Melbourne Airport has announced that it is extending its contract with SITA, the IT provider for the air transport industry which does business with nearly every airline and airport in the world.
New technology is a large part of the airport’s multi-billion dollar pipeline of investment that will see it welcome almost 70 million passengers annually by 2038. The passenger-friendly SITA technologies will help the airport ensure a high-quality traveler experience as passenger numbers rise, supporting increasingly busy operations for its airline customers.
Luke Halliday, CIO, Melbourne Airport, said: “Technology plays an increasingly important role in the operation of an airport, particularly as we strive to streamline the passenger journey through the airports and make the processing experience as unobtrusive as possible. We needed a partner that could join us in delivering against that vision and provide the best solutions to meet our changing needs as we expand. By extending our partnership with SITA we got exactly that. Our teams work well together and SITA’s expertise and dedication makes it the ideal transformation partner.
“The flexible hybrid solution designed and being delivered by SITA will boost capacity while maintaining a customer-centric approach and contributing to our overall success.”

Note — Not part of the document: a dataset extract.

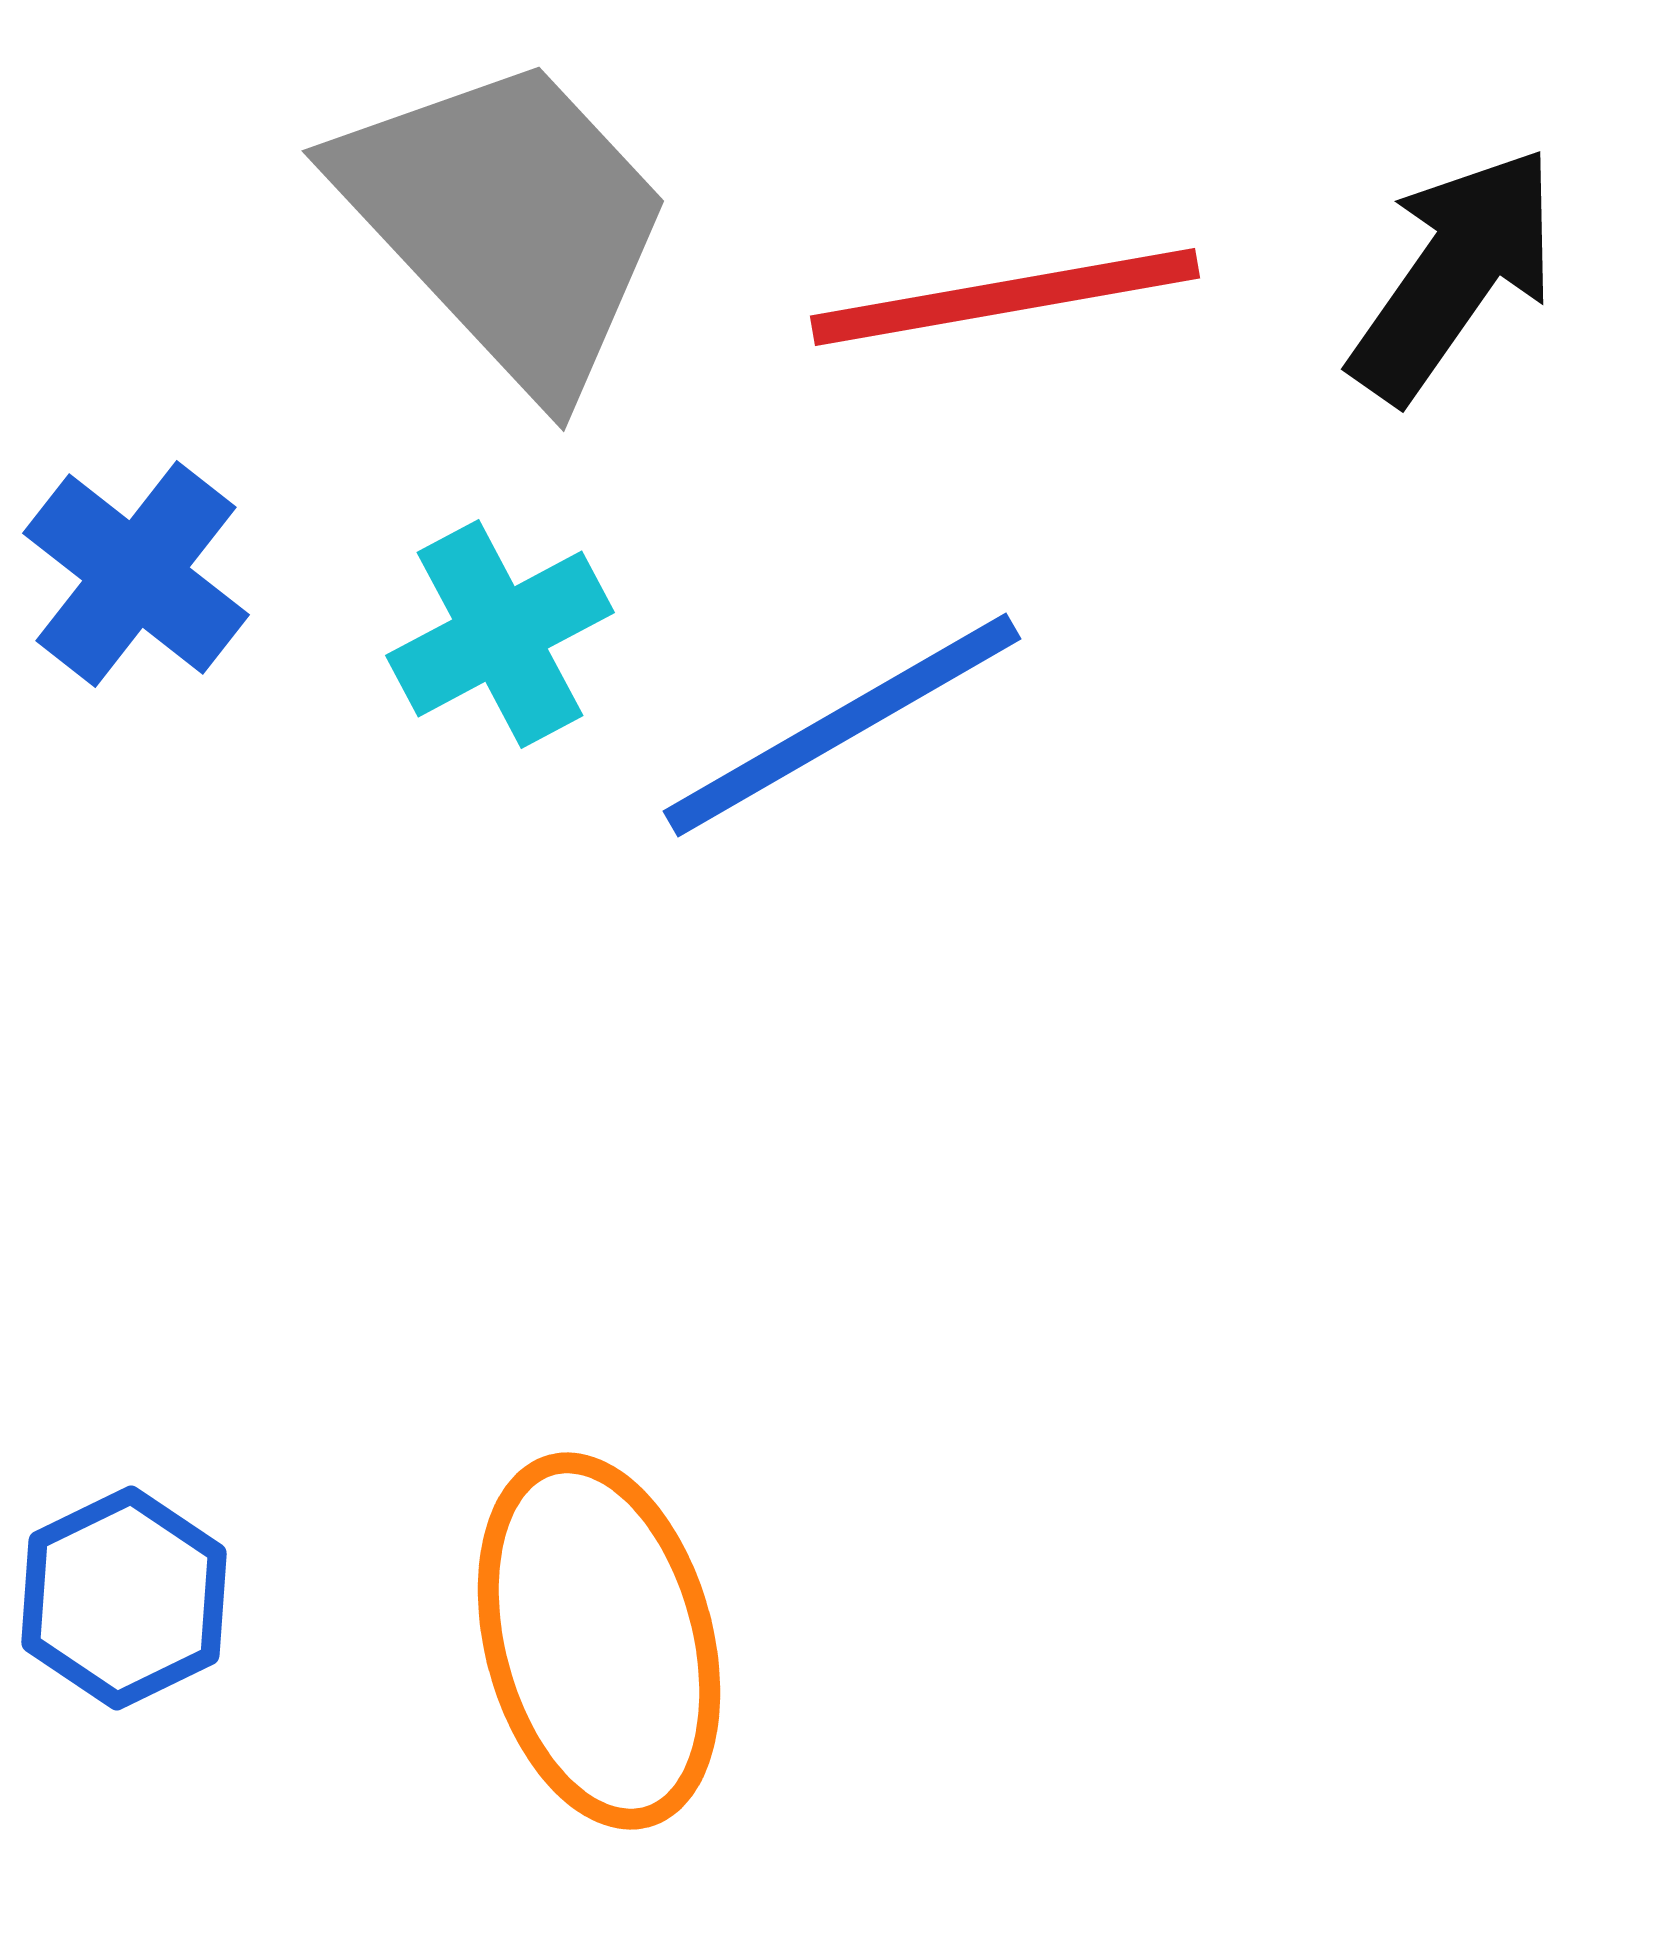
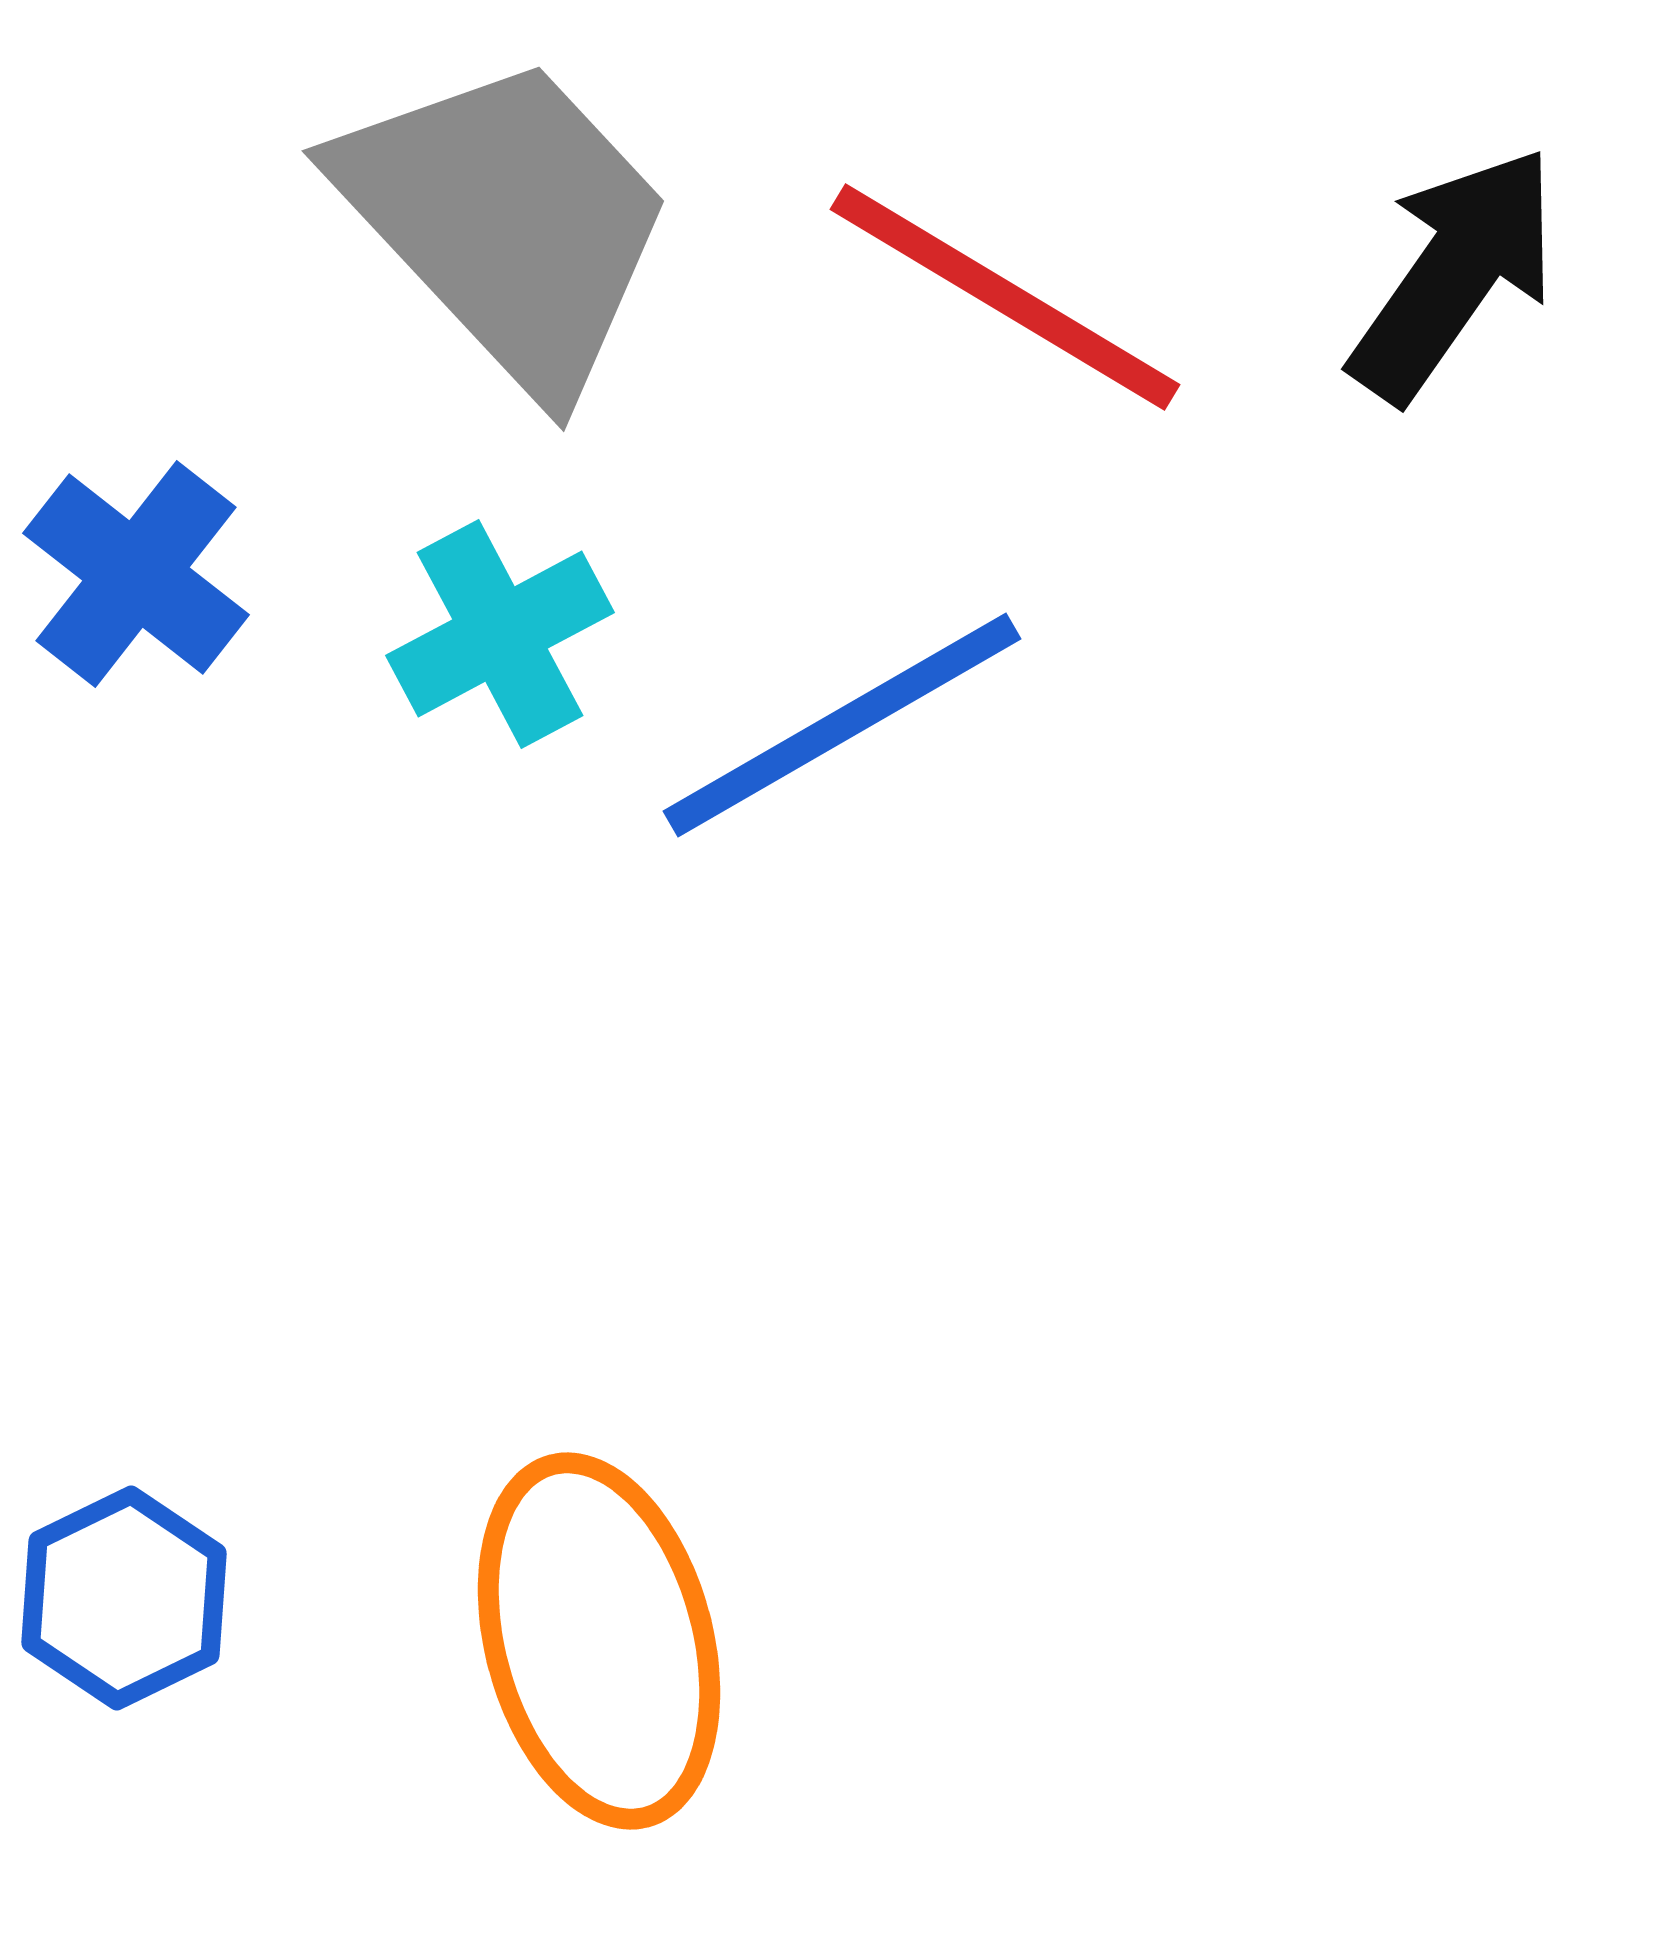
red line: rotated 41 degrees clockwise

SITA already supplies Melbourne Airport with a variety of flexible services for passenger check-in and bag drop in the International Terminal. Those technologies will increasingly be rolled out across other terminals, expected to culminate in more than 400 passenger touchpoints including mobile and standard check-in desks, gate boarding, self-service check-in kiosks, hybrid and standard self-bag drops.
These are based on SITA’s common-use platform, AirportConnect® Open which is used at hundreds of airports worldwide. In particular, the hybrid check-in areas will allow the airport to offer the ideal mix of agent and self-service passenger processing based on the time of day, type of passenger traffic and airline preference. This flexibility supports the traveler-focused redesign of the airport terminals.